High availability configurations

If you want to operate your IBM® MQ queue managers in a high availability (HA) configuration, you can set up your queue managers to work either with a high availability manager, such as PowerHA® for AIX® (formerly HACMP ) or the Microsoft Cluster Service (MSCS), or with IBM MQ multi-instance queue managers. [V9.1.0 Jul 2018] On Linux systems, you can also deploy replicated data queue managers (RDQMs), which use a quorum-based group to provide high availability.

[MQ Appliance] Another option for a high availability or disaster recovery solution is to deploy a pair of IBM MQ appliances. See High Availability and Disaster Recovery in the IBM MQ Appliance documentation.

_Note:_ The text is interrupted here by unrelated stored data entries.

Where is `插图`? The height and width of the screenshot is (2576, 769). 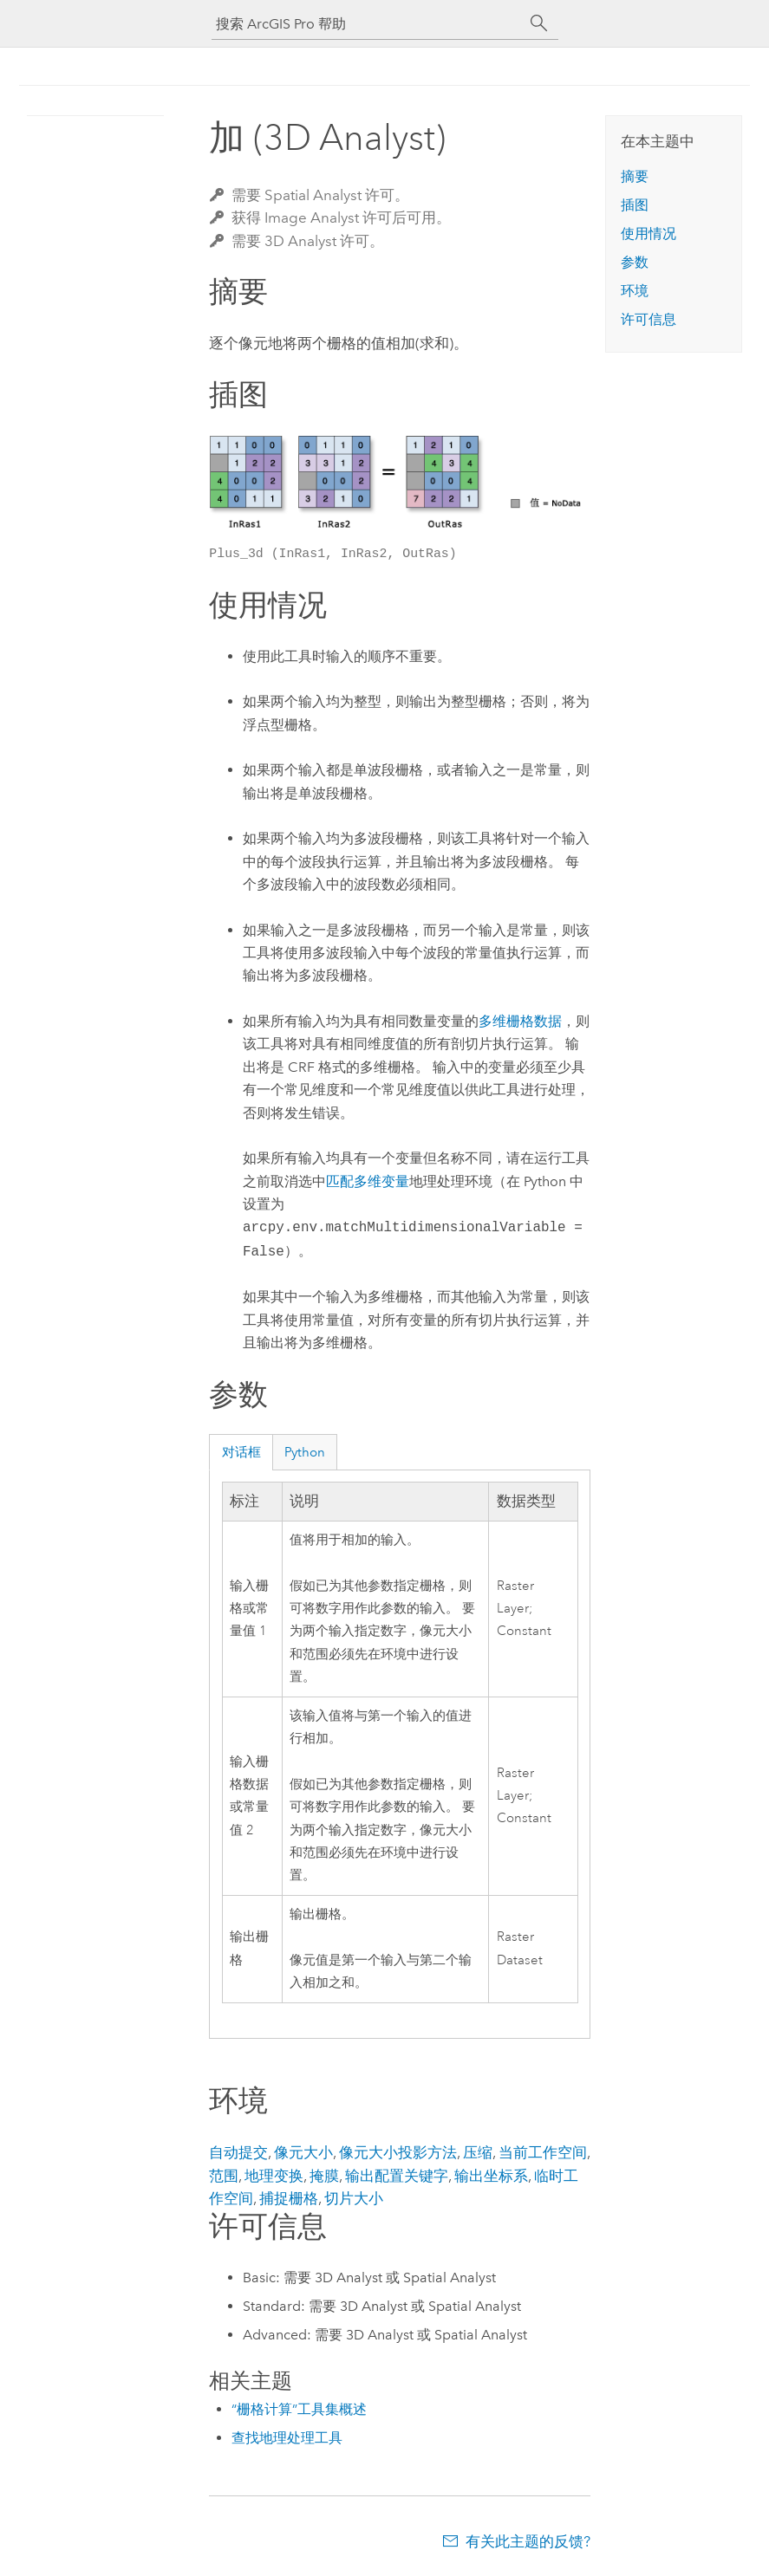 插图 is located at coordinates (634, 205).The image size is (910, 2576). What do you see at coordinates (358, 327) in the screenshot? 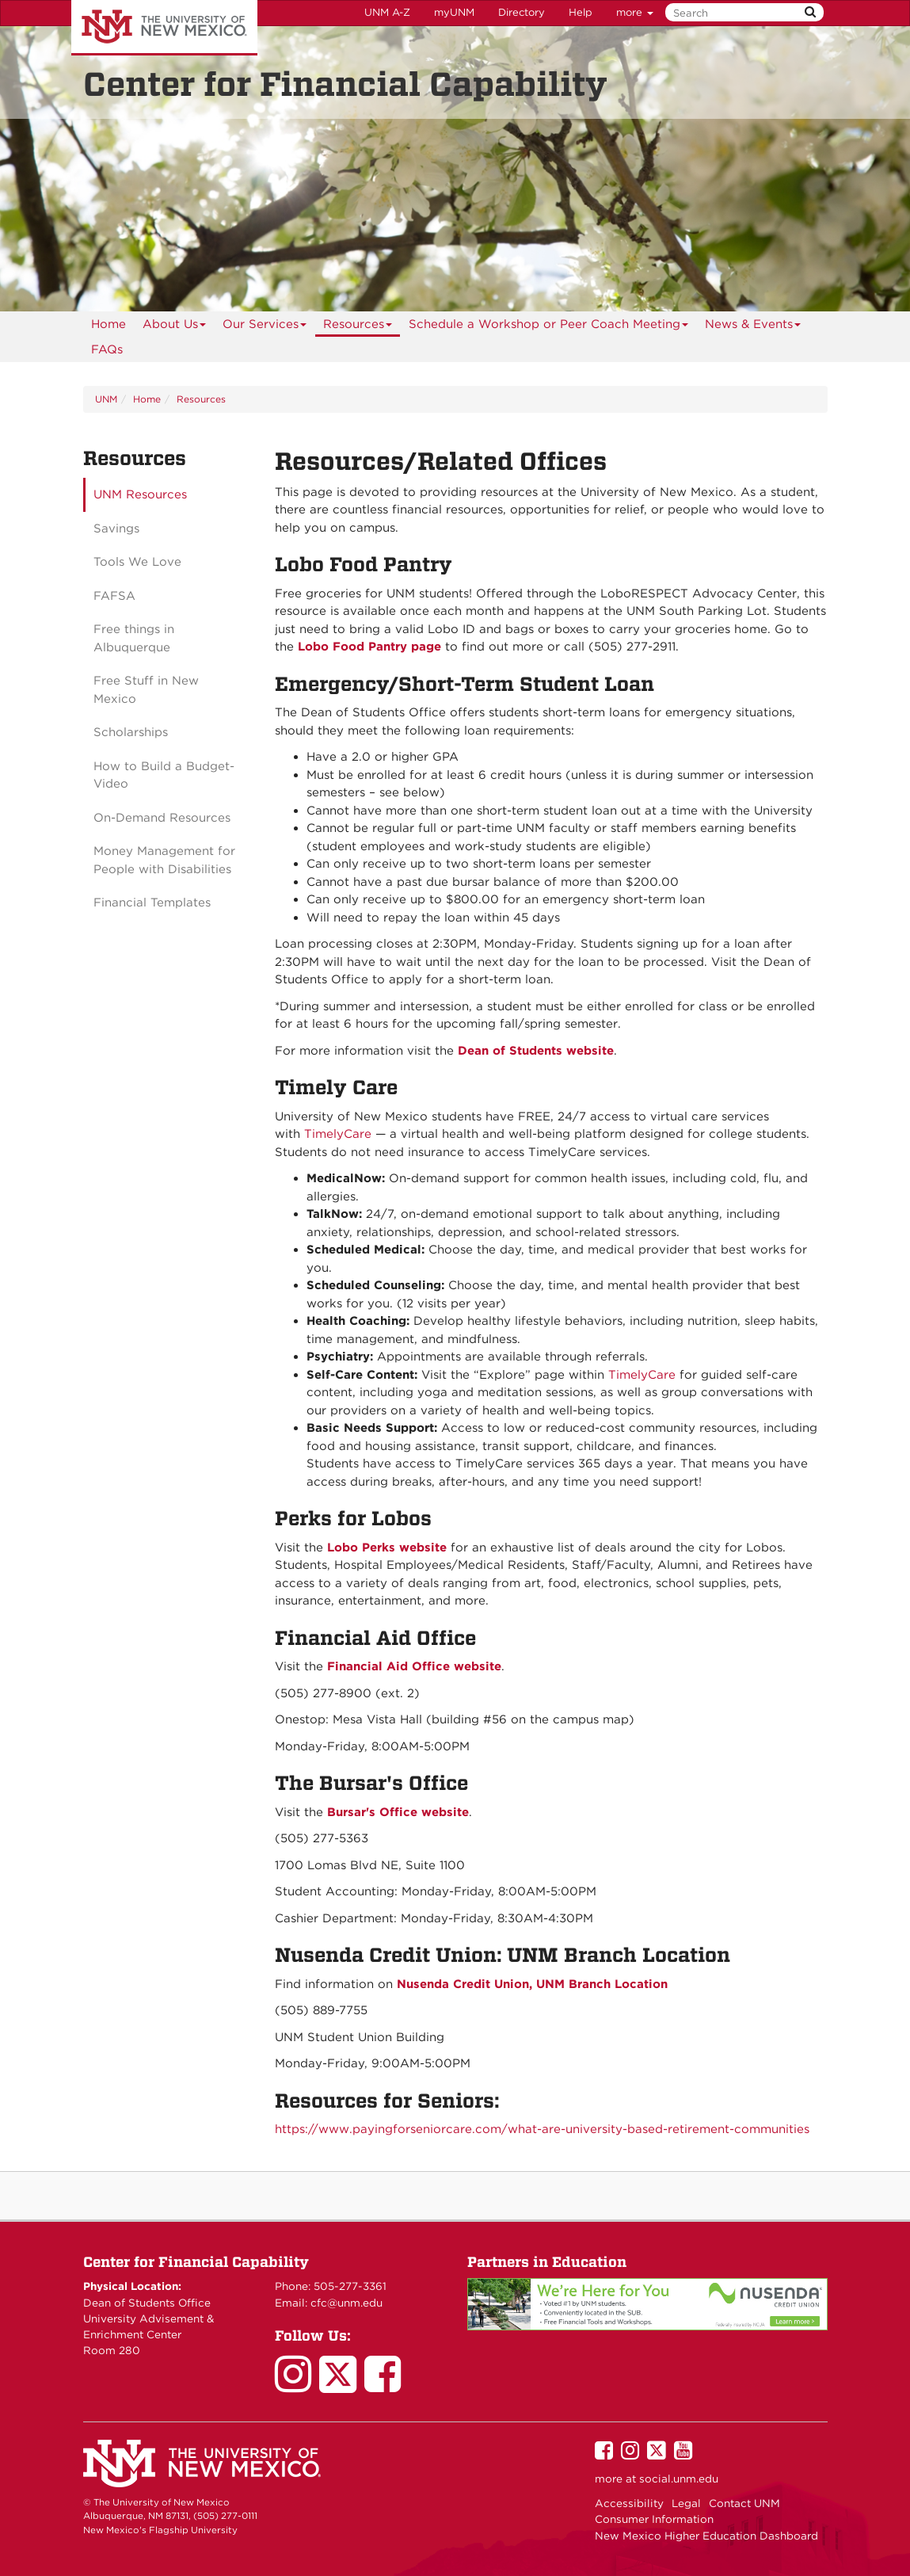
I see `Resources` at bounding box center [358, 327].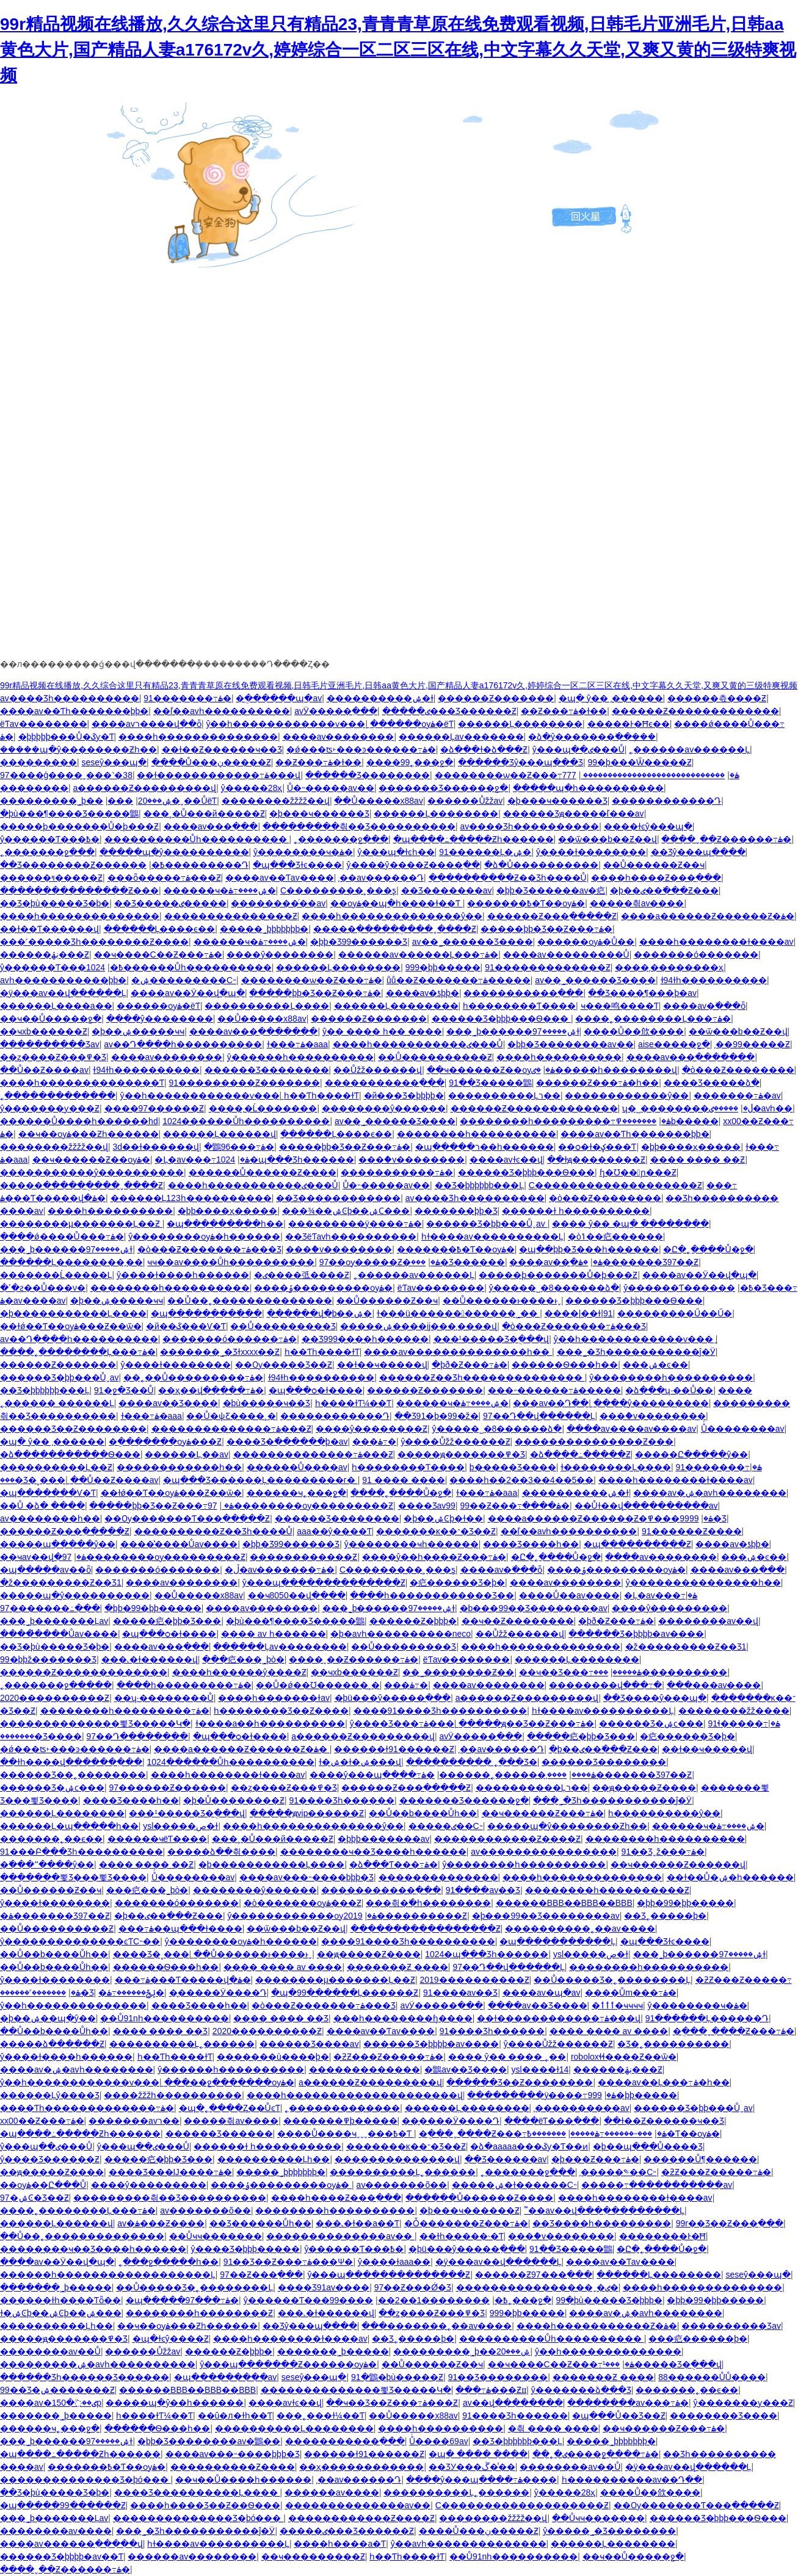  Describe the element at coordinates (580, 1454) in the screenshot. I see `�ձ����߸�����Ƶ` at that location.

You need to be aware of the following configuration definitions:

Queue manager clusters: Groups of two or more queue managers on one or more computers, providing automatic interconnection, and allowing queues to be shared among them for load balancing and redundancy. From IBM WebSphere® MQ 7.1 onwards, cluster error recovery reruns operations that caused problems until the problems are resolved.
HA clusters: HA clusters are groups of two or more computers and resources such as disks and networks, connected together and configured in such a way that, if one fails, a high availability manager, such as HACMP ( UNIX ) or MSCS ( Windows ) performs a failover. The failover transfers the state data of applications from the failing computer to another computer in the cluster and re-initiates their operation there. This provides high availability of services running within the HA cluster. The relationship between IBM MQ clusters and HA clusters is described in Relationship of HA clusters to queue manager clusters.
Multi-instance queue managers: Instances of the same queue manager configured on two or more computers. By starting multiple instances, one instance becomes the active instance and the other instances become standbys. If the active instance fails, a standby instance running on a different computer automatically takes over. You can use multi-instance queue managers to configure your own highly available messaging systems based on IBM MQ, without requiring a cluster technology such as HACMP or MSCS. HA clusters and multi-instance queue managers are alternative ways of making queue managers highly available. Do not combine them by putting a multi-instance queue manager in an HA cluster.
High availability replicated data queue managers (HA RDQMs): Instances of the same queue manager configured on each node in a group of three Linux® servers. One of the three instances is the active instance. Data from the active queue manager is synchronously replicated to the other two instances, so one of these instances can take over in the event of some failure. The grouping of the servers is controlled by Pacemaker, and the replication by DRBD.
Disaster recovery replicated data queue managers (DR RDQMs): A queue manager runs on a primary node at one site, with a secondary instance of that queue manager located on a recovery node at a different site. Data is replicated between the primary instance and the secondary instance, and if the primary node is lost for some reason, the secondary instance can be made into the primary instance and started. Both nodes must be Linux servers. The replication is controlled by DRBD.

Differences between multi-instance queue managers and HA clusters

Multi-instance queue managers and HA clusters are alternative ways to achieve high availability for your queue managers. Here are some points that highlight the differences between the two approaches.

Multi-instance queue managers include the following features:

Basic failover support integrated into IBM MQ
Faster failover than HA cluster
Simple configuration and operation
Integration with IBM MQ Explorer

Limitations of multi-instance queue managers include:

Highly available, high performance networked storage required
More complex network configuration because queue manager changes IP address when it fails over

HA clusters include the following features:

The ability to coordinate multiple resources, such as an application server or database
More flexible configuration options including clusters comprising more than two nodes
Can failover multiple times without operator intervention
Takeover of queue manager's IP address as part of the failover

Limitations of HA clusters include:

Additional product purchase and skills are required
Disks which can be switched between the nodes of the cluster are required
Configuration of HA clusters is relatively complex
Failover is rather slow historically, but recent HA cluster products are improving this
Unnecessary failovers can occur if there are shortcomings in the scripts that are used to monitor resources such as queue managers

Relationship of HA clusters to queue manager clusters

Queue manager clusters provide load balancing of messages across available instances of queue manager cluster queues. This offers higher availability than a single queue manager because, following a failure of a queue manager, messaging applications can still send messages to, and access, surviving instances of a queue manager cluster queue. However, although queue manager clusters automatically route new messages to the available queue managers in a cluster, messages currently queued on an unavailable queue manager are not available until that queue manager is restarted. For this reason, queue manager clusters alone do not provide high availability of all message data or provide automatic detection of queue manager failure and automatic triggering of queue manager restart or failover. High Availability (HA) clusters provide these features. The two types of cluster can be used together to good effect. For an introduction to queue manager clusters, see Designing clusters.